Sabemos que eventualmente iremos gravitar na direção um do outro, nem que seja porque nunca demos por terminado "Uma Nêspera no Cu", aquela coisa que fazemos com o Filipe Melo também. E temos sonhos para fazer ainda à volta da "Nêspera".
Falamos praticamente todos os dias, portanto, acompanhamos muito o trabalho um do outro e pedimos muito feedback um ao outro, logo é normal que mais dia menos dia nos reencontremos nalgum projeto. Para já, adorava convencê-lo para na segunda temporada do "Taskmaster". Tê-lo como convidado, porque era incrível.

Acha que aceita?
Não sei, não sei. Não faço ideia. Já lhe fui mandando as cabras (risos).

Em tanta coisa que faz — é animador de rádio, humorista, argumentista —, afinal, quem é que é o Nuno Markl?
É uma boa questão. Acho que aquilo que eu sou transparece nas várias coisas que faço. Seja o que for. Numa série, como a "1986" que escrevi, seja nas coisas que vou contando na rádio sobre desastres que me acontecem. Acho que, olhando assim para o meu trabalho, não há nada que eu faça que seja indiferente àquilo que sou. Não há assim nenhum trabalho de encomenda em que dispa a pele do Markl e escreva de outra maneira para que pareça outra coisa que não sou.

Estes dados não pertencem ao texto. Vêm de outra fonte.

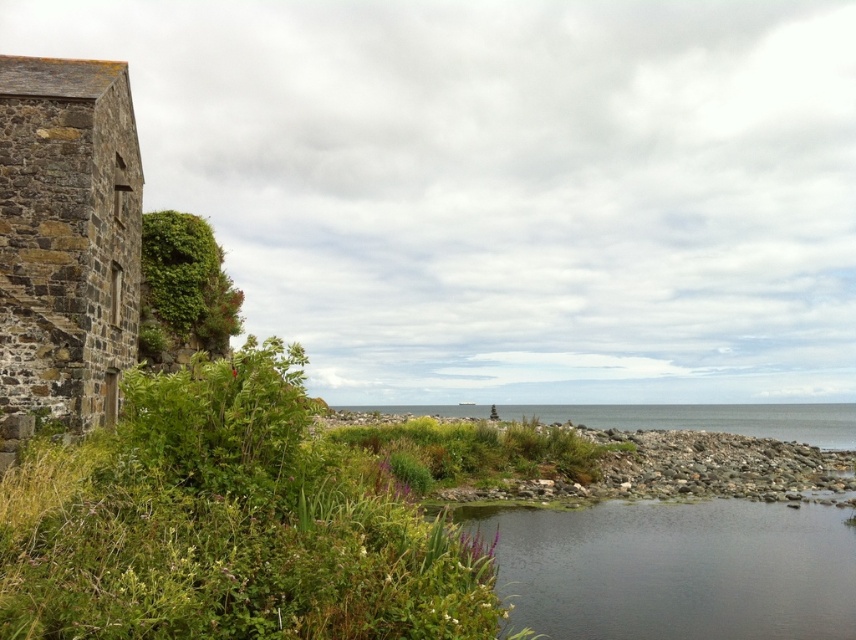 Is point (749, 576) positioned behind point (395, 404)?

No, (749, 576) is closer to viewer.

Does clear water at lower center appear on the left side of clear water at center?

Indeed, clear water at lower center is positioned on the left side of clear water at center.

Which is in front, point (851, 531) or point (788, 416)?

Point (851, 531) is in front.

The height and width of the screenshot is (640, 856). In order to click on clear water at lower center in this screenshot , I will do `click(675, 570)`. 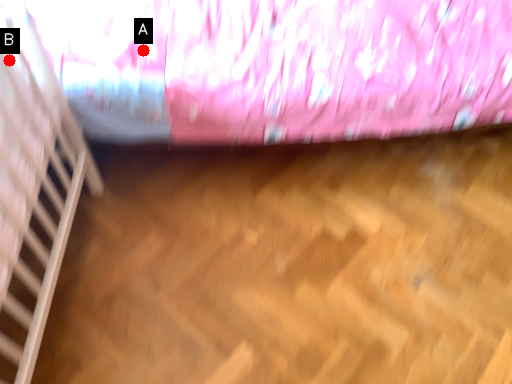 Question: Two points are circled on the image, labeled by A and B beside each circle. Which point appears closest to the camera in this image?

Choices:
 (A) A is closer
 (B) B is closer

Answer: (B) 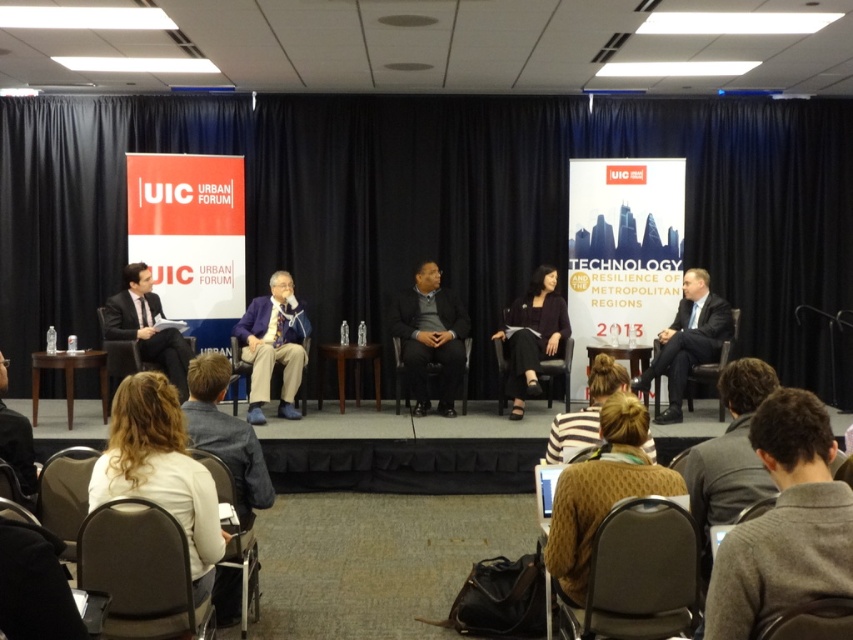 You are standing at the point marked as point (93,570) in the image. If you want to walk straight towards the nearest exit, which direction should you go?

The nearest exit is located to the north of point (93,570).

Portanto, acho que se percebe mais ou menos aquilo que sou com base nas coisas que digo e escrevo. Até mesmo no Taskmaster", onde se vê que sou uma pessoa muito disponível para carregar outras às costas e depois estar ali ao serviço (risos).

Mas acho que estou espalhado pelos vários projetos que faço. Já não faço nada que não queira fazer. Ou seja, houve um tempo em que aceitava fazer muitas coisas, depois arrependia-me de algumas porque estava super desconfortável a pensar "porque é que aceitei fazer isto e achava que conseguia meter algo meu nisto?" e agora sinto que estou a conseguir fazer coisas nas quais consigo ser eu e isso é ótimo.